== Segment start ==

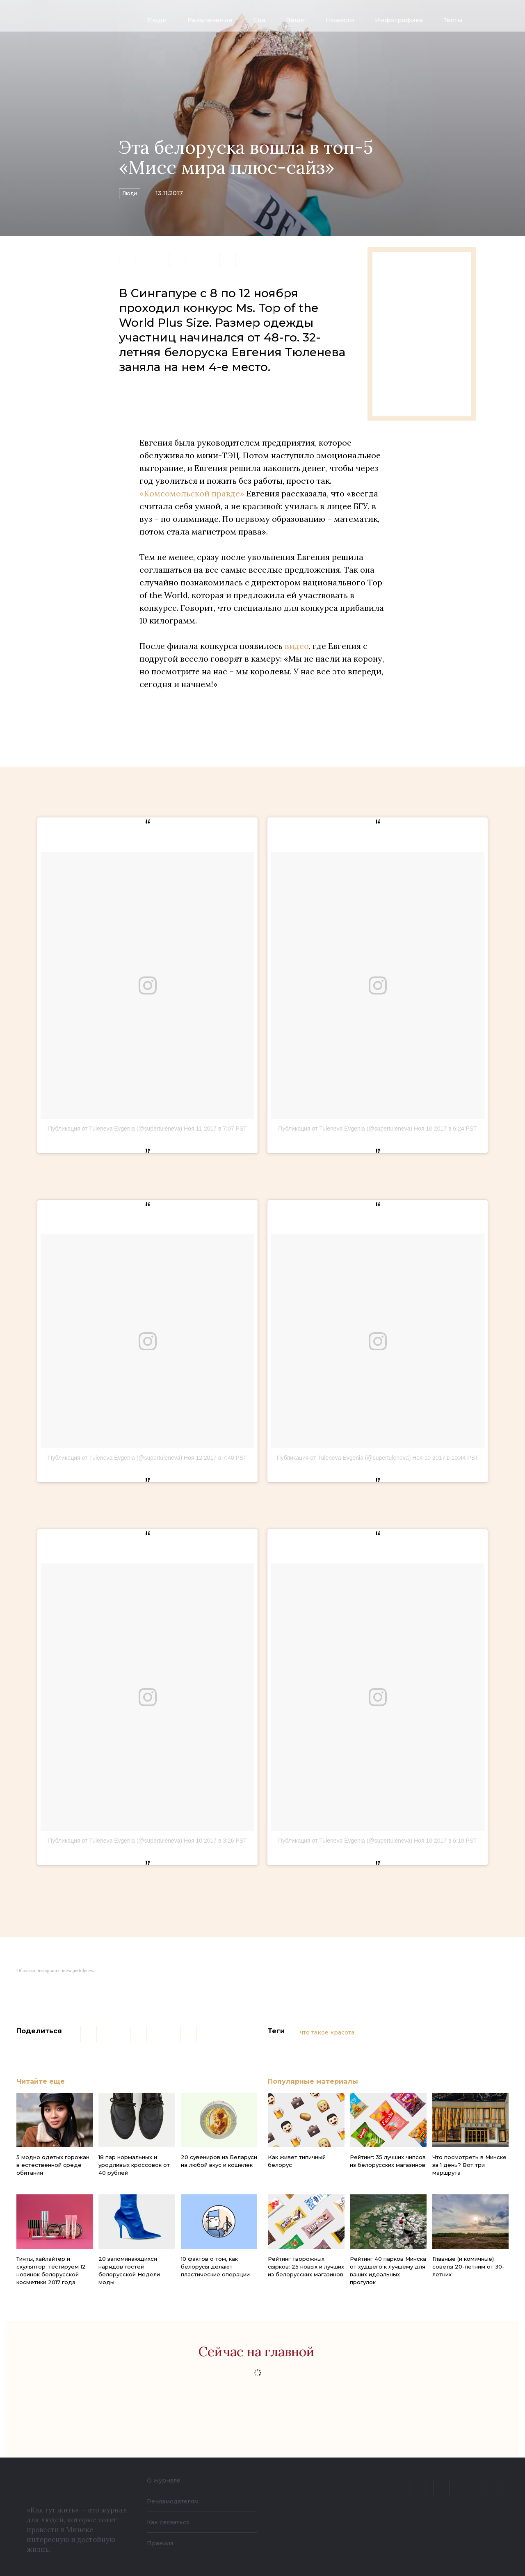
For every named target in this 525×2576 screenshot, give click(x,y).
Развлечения (210, 20)
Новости (340, 20)
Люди (157, 20)
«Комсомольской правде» (191, 493)
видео (297, 646)
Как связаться (171, 2522)
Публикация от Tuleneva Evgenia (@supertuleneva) (115, 1128)
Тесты (453, 20)
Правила (162, 2543)
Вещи (295, 20)
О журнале (166, 2480)
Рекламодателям (177, 2501)
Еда (259, 20)
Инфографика (399, 20)
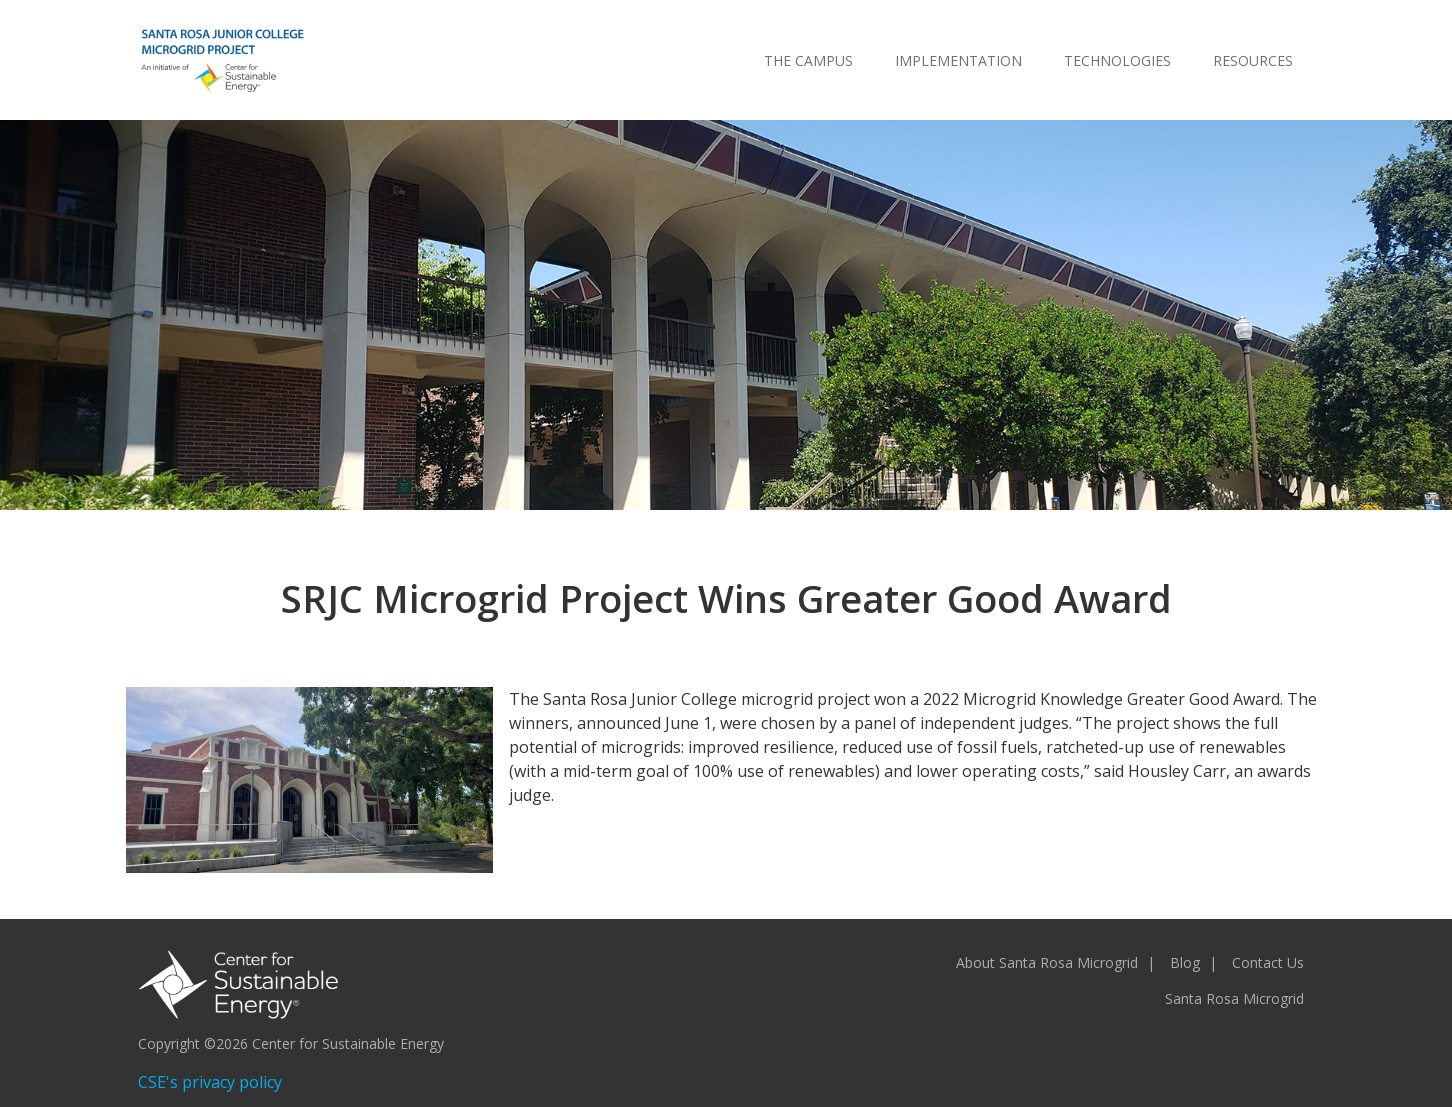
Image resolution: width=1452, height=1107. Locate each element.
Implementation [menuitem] (958, 60)
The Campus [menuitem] (808, 60)
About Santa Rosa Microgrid (1047, 962)
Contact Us (1268, 962)
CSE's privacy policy (210, 1082)
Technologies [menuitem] (1117, 60)
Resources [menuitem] (1253, 60)
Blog (1185, 962)
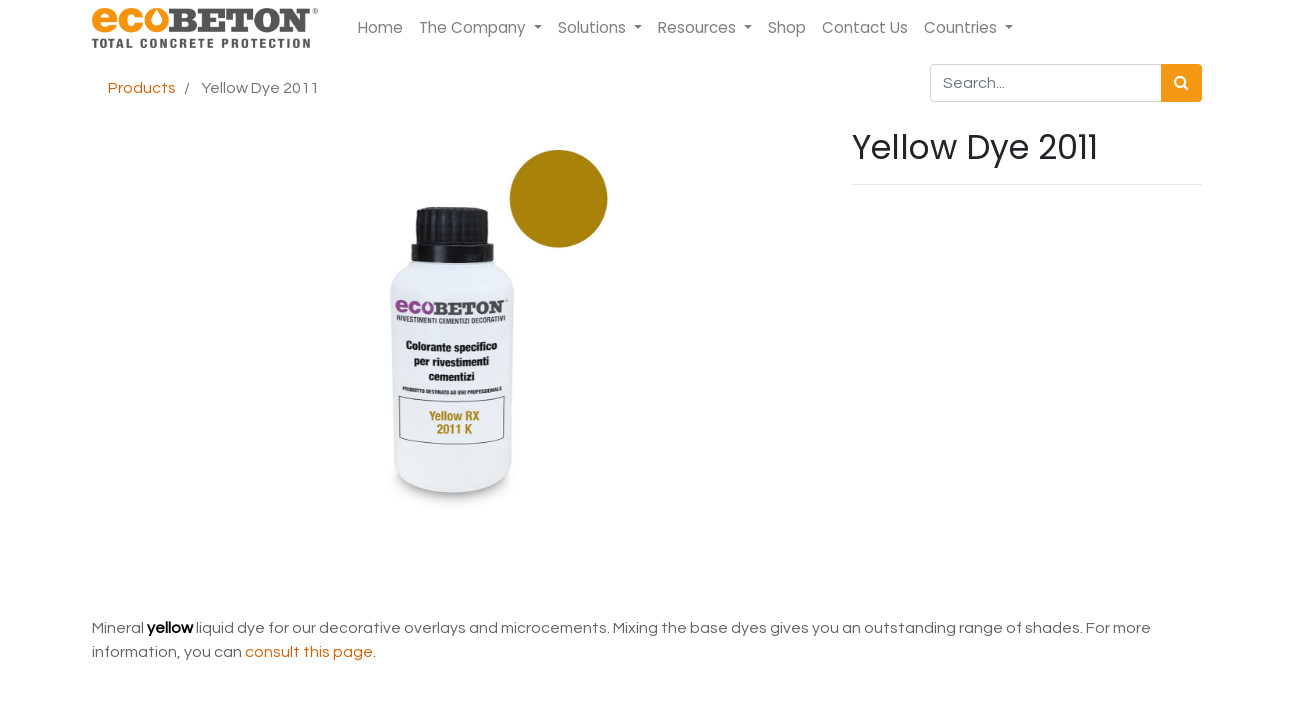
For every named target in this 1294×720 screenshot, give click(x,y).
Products (142, 88)
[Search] (1181, 83)
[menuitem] (380, 28)
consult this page (309, 652)
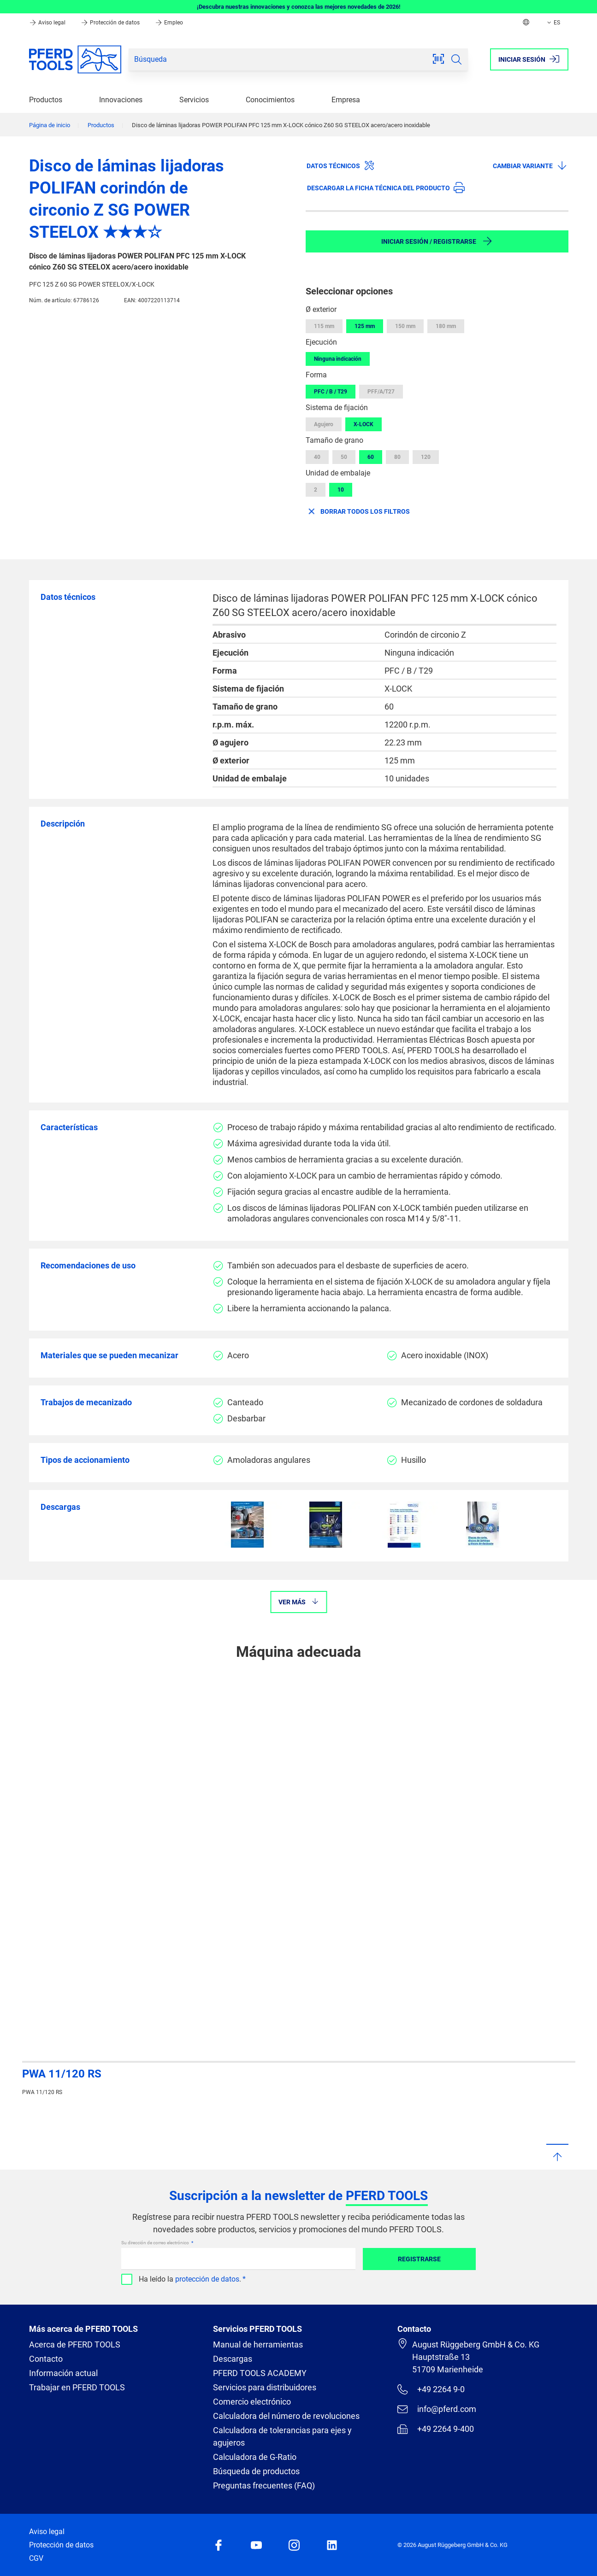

== Segment end ==

ABOUT THIS TASK:
Pictures aside, repeat every entry exactly as written.

WRITTEN ANSWER:
For every named target in this 525×2576 screenshot, give click(x,y).
Развлечения (210, 20)
Новости (340, 20)
Люди (157, 20)
«Комсомольской правде» (191, 493)
видео (297, 646)
Как связаться (171, 2522)
Публикация от Tuleneva Evgenia (@supertuleneva) (115, 1128)
Тесты (453, 20)
Правила (162, 2543)
Вещи (295, 20)
О журнале (166, 2480)
Рекламодателям (177, 2501)
Еда (259, 20)
Инфографика (399, 20)
Image resolution: width=1452, height=1107. Locate each element.
Implementation [menuitem] (958, 60)
The Campus [menuitem] (808, 60)
About Santa Rosa Microgrid (1047, 962)
Contact Us (1268, 962)
CSE's privacy policy (210, 1082)
Technologies [menuitem] (1117, 60)
Resources [menuitem] (1253, 60)
Blog (1185, 962)
For every named target in this 1294×720 screenshot, give click(x,y).
Products (142, 88)
[Search] (1181, 83)
[menuitem] (380, 28)
consult this page (309, 652)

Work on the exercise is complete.